● EXERCISE
Output, please, exactly those lines of the listing that come before the line with "are provided in", along with that line itself.
== Segment start ==
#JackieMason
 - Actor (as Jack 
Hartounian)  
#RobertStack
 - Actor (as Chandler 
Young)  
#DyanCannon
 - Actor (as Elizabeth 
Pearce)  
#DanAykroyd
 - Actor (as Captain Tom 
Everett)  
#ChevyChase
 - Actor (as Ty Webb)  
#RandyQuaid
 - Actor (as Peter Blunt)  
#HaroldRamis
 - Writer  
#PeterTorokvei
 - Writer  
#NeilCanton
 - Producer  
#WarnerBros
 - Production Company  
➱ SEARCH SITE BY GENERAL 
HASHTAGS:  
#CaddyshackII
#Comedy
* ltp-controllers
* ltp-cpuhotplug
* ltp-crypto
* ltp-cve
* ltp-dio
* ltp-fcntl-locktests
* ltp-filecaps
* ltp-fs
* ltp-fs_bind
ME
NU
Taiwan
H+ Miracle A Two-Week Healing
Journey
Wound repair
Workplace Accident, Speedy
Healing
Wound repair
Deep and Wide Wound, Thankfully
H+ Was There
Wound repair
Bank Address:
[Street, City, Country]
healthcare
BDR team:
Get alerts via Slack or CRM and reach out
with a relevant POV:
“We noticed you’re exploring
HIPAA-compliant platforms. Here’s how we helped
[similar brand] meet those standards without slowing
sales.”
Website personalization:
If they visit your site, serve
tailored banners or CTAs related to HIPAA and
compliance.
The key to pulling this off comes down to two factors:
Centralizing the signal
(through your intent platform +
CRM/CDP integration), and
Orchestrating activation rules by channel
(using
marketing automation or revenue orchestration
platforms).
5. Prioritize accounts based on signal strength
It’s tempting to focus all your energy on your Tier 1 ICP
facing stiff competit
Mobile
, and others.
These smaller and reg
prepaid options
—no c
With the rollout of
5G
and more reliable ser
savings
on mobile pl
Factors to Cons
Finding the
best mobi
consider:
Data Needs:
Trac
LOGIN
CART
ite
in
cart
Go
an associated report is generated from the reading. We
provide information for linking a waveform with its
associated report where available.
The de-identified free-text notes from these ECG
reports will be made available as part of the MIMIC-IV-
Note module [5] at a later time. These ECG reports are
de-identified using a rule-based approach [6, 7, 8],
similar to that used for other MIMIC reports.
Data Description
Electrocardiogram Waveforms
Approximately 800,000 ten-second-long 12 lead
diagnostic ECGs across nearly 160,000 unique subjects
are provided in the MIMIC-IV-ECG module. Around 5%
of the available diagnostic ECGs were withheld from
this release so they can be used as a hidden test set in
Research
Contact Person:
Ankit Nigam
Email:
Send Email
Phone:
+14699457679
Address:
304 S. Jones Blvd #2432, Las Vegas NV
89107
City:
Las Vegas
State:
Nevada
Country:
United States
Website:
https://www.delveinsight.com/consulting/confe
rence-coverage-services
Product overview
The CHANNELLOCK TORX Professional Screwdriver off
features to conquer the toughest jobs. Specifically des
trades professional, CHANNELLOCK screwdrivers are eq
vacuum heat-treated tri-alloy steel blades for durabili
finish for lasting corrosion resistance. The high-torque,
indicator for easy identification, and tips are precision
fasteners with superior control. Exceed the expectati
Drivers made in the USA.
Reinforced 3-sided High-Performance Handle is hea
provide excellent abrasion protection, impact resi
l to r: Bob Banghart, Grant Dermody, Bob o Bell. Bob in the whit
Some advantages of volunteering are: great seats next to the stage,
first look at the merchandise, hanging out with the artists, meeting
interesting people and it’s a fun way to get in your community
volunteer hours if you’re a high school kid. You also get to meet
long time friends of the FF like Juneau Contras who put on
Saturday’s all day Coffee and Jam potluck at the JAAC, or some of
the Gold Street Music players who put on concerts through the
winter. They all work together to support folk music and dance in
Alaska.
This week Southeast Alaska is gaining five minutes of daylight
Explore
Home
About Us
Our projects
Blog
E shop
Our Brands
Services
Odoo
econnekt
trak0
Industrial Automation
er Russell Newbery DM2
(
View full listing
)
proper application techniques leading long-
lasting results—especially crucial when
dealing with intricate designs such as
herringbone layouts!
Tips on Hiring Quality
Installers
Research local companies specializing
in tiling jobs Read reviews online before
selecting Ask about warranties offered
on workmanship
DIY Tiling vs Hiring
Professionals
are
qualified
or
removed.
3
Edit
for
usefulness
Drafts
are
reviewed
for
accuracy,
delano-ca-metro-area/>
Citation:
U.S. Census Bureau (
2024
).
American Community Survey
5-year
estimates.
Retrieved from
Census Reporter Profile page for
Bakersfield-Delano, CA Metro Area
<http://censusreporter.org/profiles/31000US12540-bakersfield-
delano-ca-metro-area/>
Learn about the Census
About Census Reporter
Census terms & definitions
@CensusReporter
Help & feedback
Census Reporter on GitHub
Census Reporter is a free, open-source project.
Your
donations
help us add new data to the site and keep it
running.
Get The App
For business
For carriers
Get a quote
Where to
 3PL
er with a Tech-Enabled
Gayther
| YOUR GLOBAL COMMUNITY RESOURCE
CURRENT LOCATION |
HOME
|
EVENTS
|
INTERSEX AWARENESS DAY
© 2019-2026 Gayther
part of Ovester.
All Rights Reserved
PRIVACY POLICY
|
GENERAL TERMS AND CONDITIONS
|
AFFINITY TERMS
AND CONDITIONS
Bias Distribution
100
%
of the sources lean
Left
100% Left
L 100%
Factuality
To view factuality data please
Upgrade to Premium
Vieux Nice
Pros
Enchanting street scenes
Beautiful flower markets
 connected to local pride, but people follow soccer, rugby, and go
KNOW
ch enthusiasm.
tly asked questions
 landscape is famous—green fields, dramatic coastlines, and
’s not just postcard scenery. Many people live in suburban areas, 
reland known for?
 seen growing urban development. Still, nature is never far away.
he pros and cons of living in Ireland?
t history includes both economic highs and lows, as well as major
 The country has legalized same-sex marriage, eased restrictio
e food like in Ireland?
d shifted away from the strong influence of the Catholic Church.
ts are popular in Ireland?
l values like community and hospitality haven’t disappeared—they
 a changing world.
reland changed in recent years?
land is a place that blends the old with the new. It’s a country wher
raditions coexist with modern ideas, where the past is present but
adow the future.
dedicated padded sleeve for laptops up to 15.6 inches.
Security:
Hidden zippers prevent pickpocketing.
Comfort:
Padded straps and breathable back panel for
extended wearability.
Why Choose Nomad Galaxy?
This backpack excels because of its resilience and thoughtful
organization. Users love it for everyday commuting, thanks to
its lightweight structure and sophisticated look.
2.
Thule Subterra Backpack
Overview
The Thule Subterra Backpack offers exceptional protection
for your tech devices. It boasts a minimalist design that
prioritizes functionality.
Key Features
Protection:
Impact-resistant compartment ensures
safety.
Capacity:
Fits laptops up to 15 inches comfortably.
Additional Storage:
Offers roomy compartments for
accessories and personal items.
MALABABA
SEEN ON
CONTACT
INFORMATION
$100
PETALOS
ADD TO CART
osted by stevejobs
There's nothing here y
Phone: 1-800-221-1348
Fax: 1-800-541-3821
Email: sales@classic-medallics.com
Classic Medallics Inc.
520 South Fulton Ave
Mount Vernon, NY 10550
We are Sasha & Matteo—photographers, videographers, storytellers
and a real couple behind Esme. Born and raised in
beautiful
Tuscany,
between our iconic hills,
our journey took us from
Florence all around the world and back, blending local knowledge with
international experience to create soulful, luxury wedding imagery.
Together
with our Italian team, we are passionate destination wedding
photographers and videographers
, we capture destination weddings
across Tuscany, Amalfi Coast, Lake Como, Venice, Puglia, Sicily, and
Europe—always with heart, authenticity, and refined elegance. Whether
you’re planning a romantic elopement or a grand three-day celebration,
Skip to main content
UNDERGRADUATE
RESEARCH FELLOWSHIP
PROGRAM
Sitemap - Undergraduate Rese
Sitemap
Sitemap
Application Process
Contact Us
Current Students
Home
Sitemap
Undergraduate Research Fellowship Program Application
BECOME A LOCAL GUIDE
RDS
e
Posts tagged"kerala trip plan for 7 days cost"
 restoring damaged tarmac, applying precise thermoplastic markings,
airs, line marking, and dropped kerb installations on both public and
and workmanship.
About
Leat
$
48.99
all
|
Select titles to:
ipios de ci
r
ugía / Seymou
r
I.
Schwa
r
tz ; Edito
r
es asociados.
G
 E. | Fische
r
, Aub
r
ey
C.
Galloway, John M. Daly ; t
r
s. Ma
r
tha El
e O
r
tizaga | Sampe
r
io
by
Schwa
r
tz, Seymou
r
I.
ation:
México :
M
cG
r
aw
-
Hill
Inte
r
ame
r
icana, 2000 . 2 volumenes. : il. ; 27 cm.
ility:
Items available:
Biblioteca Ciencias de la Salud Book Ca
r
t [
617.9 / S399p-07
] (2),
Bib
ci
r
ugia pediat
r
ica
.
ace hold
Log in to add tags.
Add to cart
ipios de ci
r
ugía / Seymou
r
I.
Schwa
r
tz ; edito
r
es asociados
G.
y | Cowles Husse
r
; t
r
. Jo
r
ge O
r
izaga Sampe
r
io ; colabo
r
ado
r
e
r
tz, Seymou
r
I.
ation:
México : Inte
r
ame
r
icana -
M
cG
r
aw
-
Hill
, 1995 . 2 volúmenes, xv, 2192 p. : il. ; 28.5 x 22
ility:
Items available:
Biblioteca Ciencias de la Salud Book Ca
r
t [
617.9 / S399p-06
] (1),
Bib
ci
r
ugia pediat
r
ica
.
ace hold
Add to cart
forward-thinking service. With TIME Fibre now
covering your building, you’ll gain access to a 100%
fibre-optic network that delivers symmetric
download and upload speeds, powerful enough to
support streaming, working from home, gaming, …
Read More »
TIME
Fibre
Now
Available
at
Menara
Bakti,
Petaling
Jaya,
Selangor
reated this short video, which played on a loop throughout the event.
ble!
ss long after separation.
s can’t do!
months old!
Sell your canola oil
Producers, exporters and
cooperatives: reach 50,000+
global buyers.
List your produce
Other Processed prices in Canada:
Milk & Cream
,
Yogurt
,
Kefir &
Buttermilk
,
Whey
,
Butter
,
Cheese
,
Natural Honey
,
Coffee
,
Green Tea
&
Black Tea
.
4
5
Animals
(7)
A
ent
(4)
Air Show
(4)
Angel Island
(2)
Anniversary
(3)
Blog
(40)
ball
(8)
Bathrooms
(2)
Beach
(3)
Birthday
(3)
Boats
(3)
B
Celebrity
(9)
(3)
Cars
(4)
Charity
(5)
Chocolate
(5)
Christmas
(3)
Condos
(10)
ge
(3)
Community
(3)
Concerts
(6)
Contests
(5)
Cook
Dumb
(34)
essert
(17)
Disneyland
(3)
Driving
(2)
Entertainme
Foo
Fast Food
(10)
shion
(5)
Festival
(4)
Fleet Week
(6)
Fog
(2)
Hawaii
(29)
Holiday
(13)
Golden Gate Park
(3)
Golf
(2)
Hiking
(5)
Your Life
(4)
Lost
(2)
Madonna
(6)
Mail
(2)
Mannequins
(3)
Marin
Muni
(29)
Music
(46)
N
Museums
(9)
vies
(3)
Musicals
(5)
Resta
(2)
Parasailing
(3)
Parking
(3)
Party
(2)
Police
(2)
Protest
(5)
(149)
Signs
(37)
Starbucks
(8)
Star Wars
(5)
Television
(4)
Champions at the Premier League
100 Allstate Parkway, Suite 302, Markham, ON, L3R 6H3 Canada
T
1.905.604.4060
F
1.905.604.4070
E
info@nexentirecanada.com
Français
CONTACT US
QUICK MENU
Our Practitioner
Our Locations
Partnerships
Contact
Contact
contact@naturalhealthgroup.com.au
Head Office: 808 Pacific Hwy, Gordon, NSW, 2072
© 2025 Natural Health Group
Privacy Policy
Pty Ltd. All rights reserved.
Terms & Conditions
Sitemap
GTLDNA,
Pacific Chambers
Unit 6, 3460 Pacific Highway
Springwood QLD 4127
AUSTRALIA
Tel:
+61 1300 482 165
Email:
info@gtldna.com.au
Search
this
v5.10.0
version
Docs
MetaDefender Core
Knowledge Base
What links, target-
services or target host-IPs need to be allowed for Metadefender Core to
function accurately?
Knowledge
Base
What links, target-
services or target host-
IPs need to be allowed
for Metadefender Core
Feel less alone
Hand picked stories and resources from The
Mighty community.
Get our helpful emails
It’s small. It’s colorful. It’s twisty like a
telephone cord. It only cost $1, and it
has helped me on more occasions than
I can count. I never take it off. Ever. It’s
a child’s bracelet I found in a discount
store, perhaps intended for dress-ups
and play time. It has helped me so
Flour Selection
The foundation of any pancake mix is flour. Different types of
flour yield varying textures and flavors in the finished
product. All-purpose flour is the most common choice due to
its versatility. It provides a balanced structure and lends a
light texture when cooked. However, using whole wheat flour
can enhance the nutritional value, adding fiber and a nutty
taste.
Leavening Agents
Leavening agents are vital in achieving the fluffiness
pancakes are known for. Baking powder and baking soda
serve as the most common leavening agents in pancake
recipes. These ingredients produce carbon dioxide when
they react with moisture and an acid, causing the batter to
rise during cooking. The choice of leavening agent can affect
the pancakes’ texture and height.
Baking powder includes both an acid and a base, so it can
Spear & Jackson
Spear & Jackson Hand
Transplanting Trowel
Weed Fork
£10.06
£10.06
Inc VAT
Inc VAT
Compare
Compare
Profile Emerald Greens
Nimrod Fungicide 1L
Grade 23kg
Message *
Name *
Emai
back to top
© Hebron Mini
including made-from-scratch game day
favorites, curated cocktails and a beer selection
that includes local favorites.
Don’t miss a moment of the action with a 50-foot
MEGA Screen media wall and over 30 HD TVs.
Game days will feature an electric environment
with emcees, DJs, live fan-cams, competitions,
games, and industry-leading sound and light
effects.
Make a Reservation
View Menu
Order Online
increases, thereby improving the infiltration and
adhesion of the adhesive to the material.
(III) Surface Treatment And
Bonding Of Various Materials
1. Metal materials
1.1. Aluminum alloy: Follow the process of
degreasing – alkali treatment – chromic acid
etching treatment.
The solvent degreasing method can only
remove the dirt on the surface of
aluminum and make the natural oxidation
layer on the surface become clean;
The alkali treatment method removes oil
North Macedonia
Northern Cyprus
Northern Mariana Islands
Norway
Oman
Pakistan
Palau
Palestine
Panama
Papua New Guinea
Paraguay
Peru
== Segment end ==
● EXPECTED OUTPUT
#JackieMason
 - Actor (as Jack 
Hartounian)  
#RobertStack
 - Actor (as Chandler 
Young)  
#DyanCannon
 - Actor (as Elizabeth 
Pearce)  
#DanAykroyd
 - Actor (as Captain Tom 
Everett)  
#ChevyChase
 - Actor (as Ty Webb)  
#RandyQuaid
 - Actor (as Peter Blunt)  
#HaroldRamis
 - Writer  
#PeterTorokvei
 - Writer  
#NeilCanton
 - Producer  
#WarnerBros
 - Production Company  
➱ SEARCH SITE BY GENERAL 
HASHTAGS:  
#CaddyshackII
#Comedy
* ltp-controllers
* ltp-cpuhotplug
* ltp-crypto
* ltp-cve
* ltp-dio
* ltp-fcntl-locktests
* ltp-filecaps
* ltp-fs
* ltp-fs_bind
ME
NU
Taiwan
H+ Miracle A Two-Week Healing
Journey
Wound repair
Workplace Accident, Speedy
Healing
Wound repair
Deep and Wide Wound, Thankfully
H+ Was There
Wound repair
Bank Address:
[Street, City, Country]
healthcare
BDR team:
Get alerts via Slack or CRM and reach out
with a relevant POV:
“We noticed you’re exploring
HIPAA-compliant platforms. Here’s how we helped
[similar brand] meet those standards without slowing
sales.”
Website personalization:
If they visit your site, serve
tailored banners or CTAs related to HIPAA and
compliance.
The key to pulling this off comes down to two factors:
Centralizing the signal
(through your intent platform +
CRM/CDP integration), and
Orchestrating activation rules by channel
(using
marketing automation or revenue orchestration
platforms).
5. Prioritize accounts based on signal strength
It’s tempting to focus all your energy on your Tier 1 ICP
facing stiff competit
Mobile
, and others.
These smaller and reg
prepaid options
—no c
With the rollout of
5G
and more reliable ser
savings
on mobile pl
Factors to Cons
Finding the
best mobi
consider:
Data Needs:
Trac
LOGIN
CART
ite
in
cart
Go
an associated report is generated from the reading. We
provide information for linking a waveform with its
associated report where available.
The de-identified free-text notes from these ECG
reports will be made available as part of the MIMIC-IV-
Note module [5] at a later time. These ECG reports are
de-identified using a rule-based approach [6, 7, 8],
similar to that used for other MIMIC reports.
Data Description
Electrocardiogram Waveforms
Approximately 800,000 ten-second-long 12 lead
diagnostic ECGs across nearly 160,000 unique subjects
are provided in the MIMIC-IV-ECG module. Around 5%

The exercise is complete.